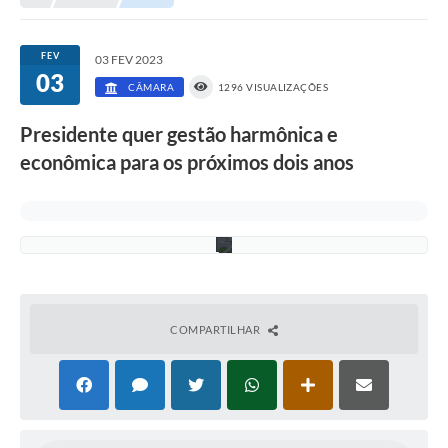
p
r
i
a
FEV
03 FEV 2023
ç
03
ã
CÂMARA
1296 VISUALIZAÇÕES
o
d
Presidente quer gestão harmônica e
o
p
econômica para os próximos dois anos
r
é
d
i
o
COMPARTILHAR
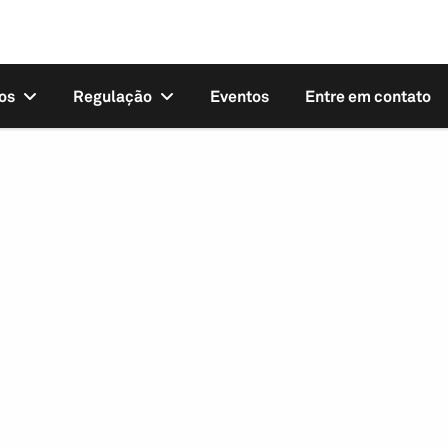
os
Regulação
Eventos
Entre em contato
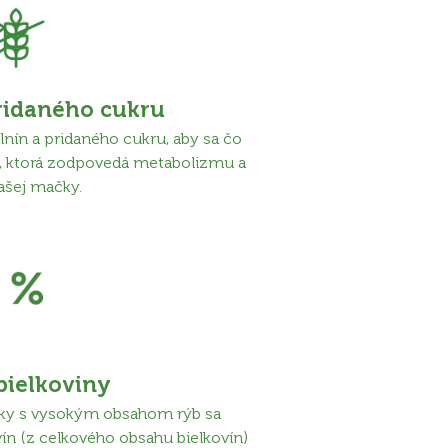
pridaného cukru
nín a pridaného cukru, aby sa čo
ave, ktorá zodpovedá metabolizmu a
ašej mačky.
bielkoviny
čky s vysokým obsahom rýb sa
vín (z celkového obsahu bielkovín)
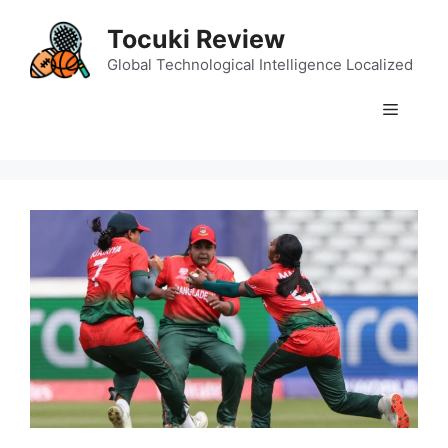
Skip
Tocuki Review
to
content
Global Technological Intelligence Localized
Menu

------------------------------------------------------------------------

> [YOUR TASK]: I need every line of the data that has the word "cukru"; please list them.

> [EXPECTED OUTPUT]:
pridaného cukru
nín a pridaného cukru, aby sa čo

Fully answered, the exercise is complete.